Le président François Hollande, la chancelière Angela Merkel et le président du Parlement européen Martin Schulz ont tenté "d’ajuster leur réponse à la nouvelle 'donne' grecque", lors de leur rencontre de la semaine dernière, rapporte Le Monde. "Pour l’instant, la réponse de Mme Merkel et de M. Hollande aux demandes grecques reste d’une extrême prudence" : il n'est "pas question de parler d’effacement", explique le site du quotidien. "Reste que les Européens divergent encore sur la tactique à adopter".

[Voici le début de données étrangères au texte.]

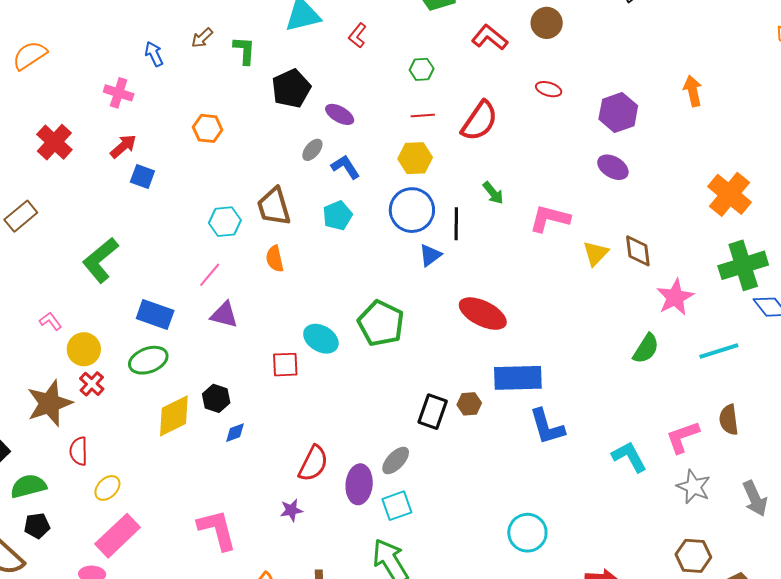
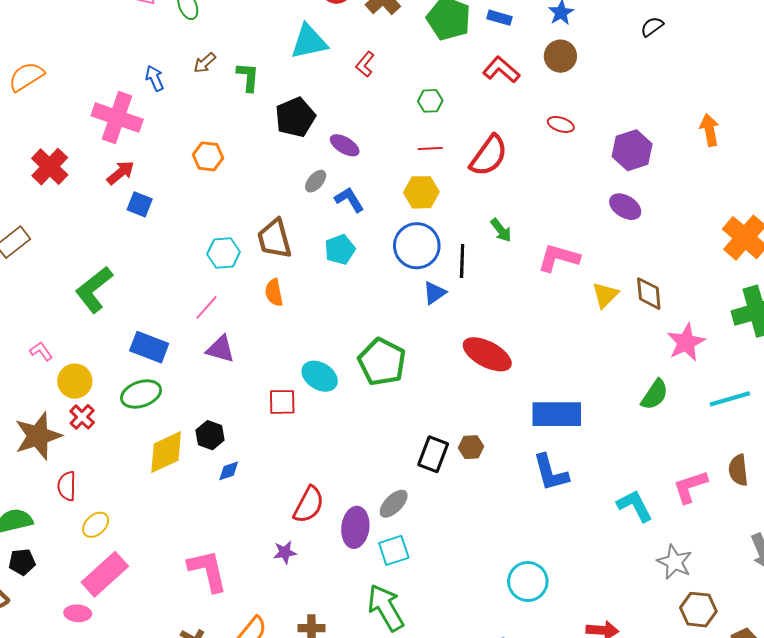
pink cross: (119, 93) -> (117, 117), size x1.6
blue rectangle: (518, 378) -> (557, 414), moved
gray star: (694, 487) -> (674, 562), moved

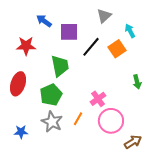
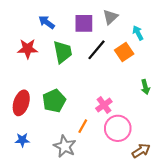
purple square: (69, 32) -> (84, 23), moved
green trapezoid: (60, 66) -> (63, 52), moved
red ellipse: (18, 84) -> (21, 103), moved
gray star: (52, 122) -> (65, 146), moved

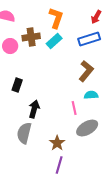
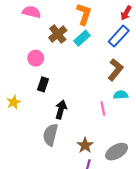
brown cross: (31, 37) -> (58, 34), turned -30
blue rectangle: (89, 39) -> (119, 36), turned -30
pink circle: (10, 46) -> (36, 58), moved
gray ellipse: (87, 128) -> (117, 152), moved

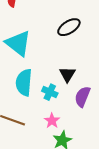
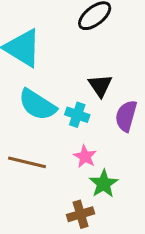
cyan semicircle: (24, 82) -> (37, 105), turned -56

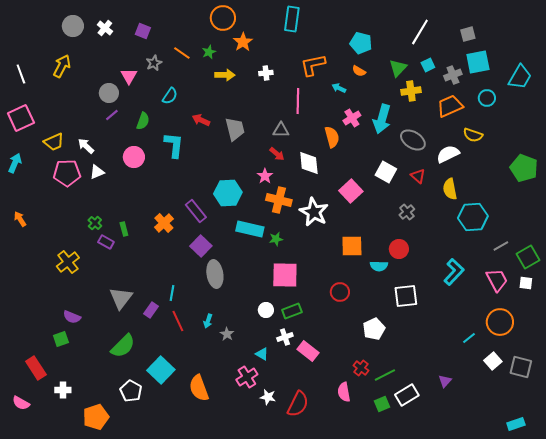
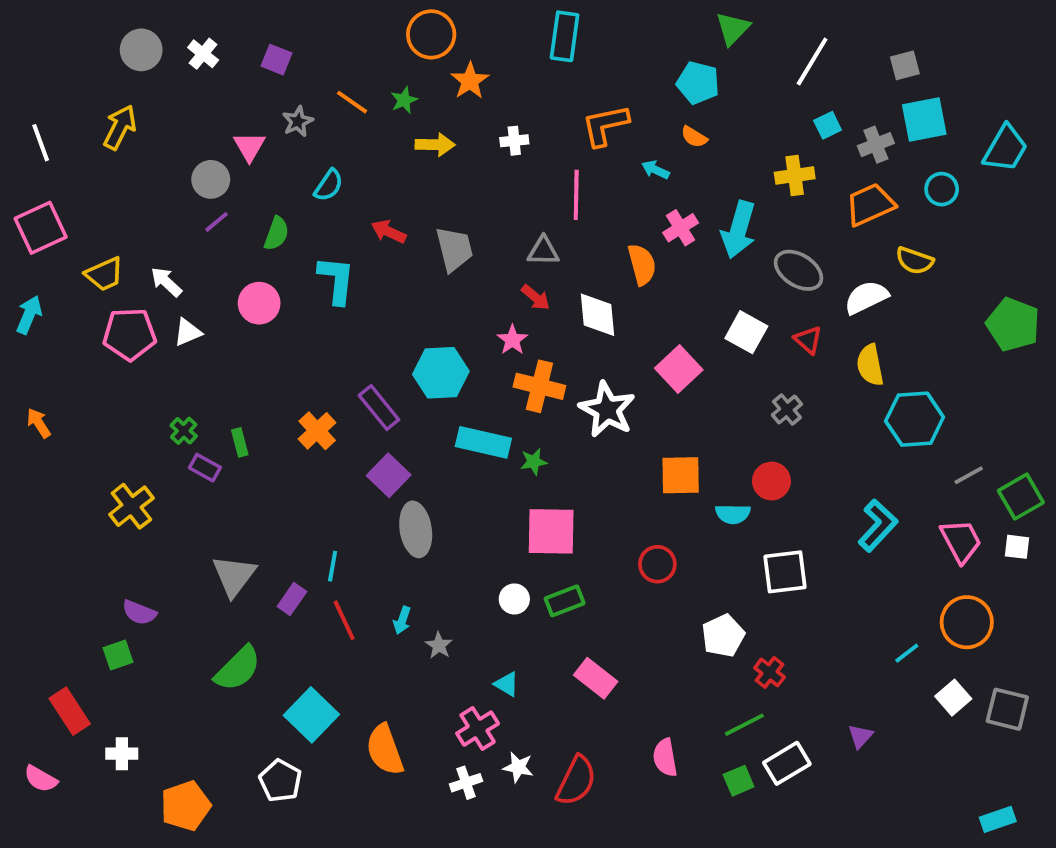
green triangle: (398, 68) -> (733, 29), moved
white cross: (285, 337) -> (466, 783), moved
red cross: (361, 368) -> (770, 672), moved
white pentagon: (131, 391) -> (280, 781), moved

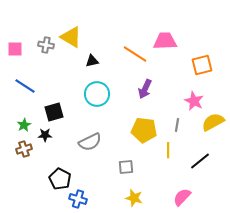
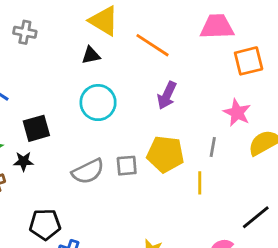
yellow triangle: (71, 37) -> (104, 21), moved
pink trapezoid: (165, 41) -> (217, 27), moved
black line: (200, 161) -> (256, 217), moved
gray square: (126, 167) -> (127, 166), moved
black pentagon: (60, 179) -> (45, 224), turned -30

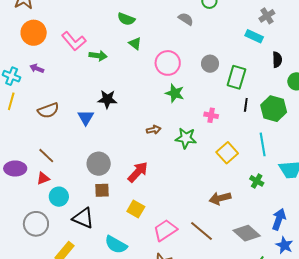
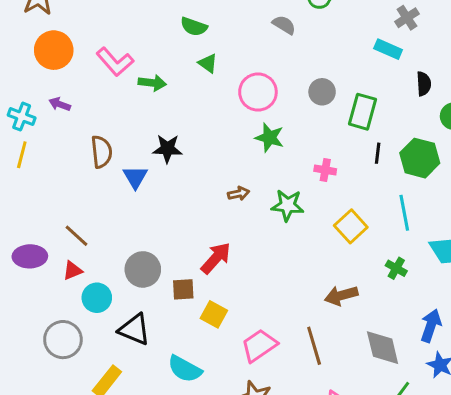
brown semicircle: (48, 110) -> (101, 152), moved, turned -75
gray circle: (99, 164) -> (143, 269), moved
brown square: (102, 190) -> (183, 289), moved
brown line: (202, 231) -> (314, 346), turned 35
gray diamond: (247, 233) -> (383, 348), turned 36

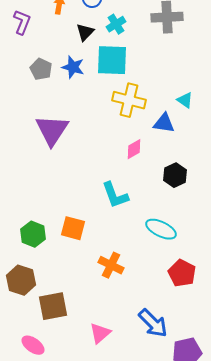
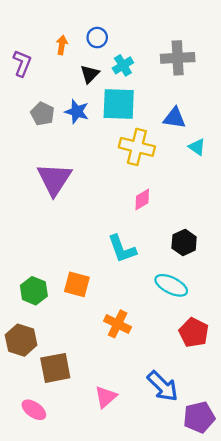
blue triangle: (164, 123) -> (174, 118), moved
black hexagon: (175, 175) -> (184, 242), moved

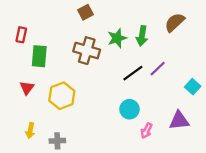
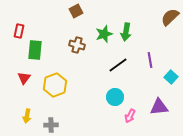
brown semicircle: (175, 22) -> (170, 17), moved
brown cross: (87, 51) -> (77, 45), size x0.7
purple line: (158, 69) -> (150, 60), moved, turned -56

Selon Les Échos, "la France se voit peut-être en trait d'union entre le nord et le sud de l'Europe, mais c'est assurément un numéro d'équilibriste qui s'annonce". En tout cas, pour Rue89, "le vote souverain du peuple grec est une bonne nouvelle pour les partisans de la poursuite de la construction européenne". Le journal en ligne explique "pourquoi Syriza et l’Europe sont condamnés à s’entendre", arguant qu'un "échec profiterait à Aube dorée" et qu'une "sortie de la Grèce de l’euro, (…) aurait évidemment de graves répercussions sur d’autres pays". Rue89 ajoute que "la France de François Hollande, consensuelle depuis le début avec les exigences rigoristes d’Angela Merkel, devrait maintenant en tirer les bénéfices, à la fois pour aider au règlement du problème grec, et pour améliorer sa propre situation".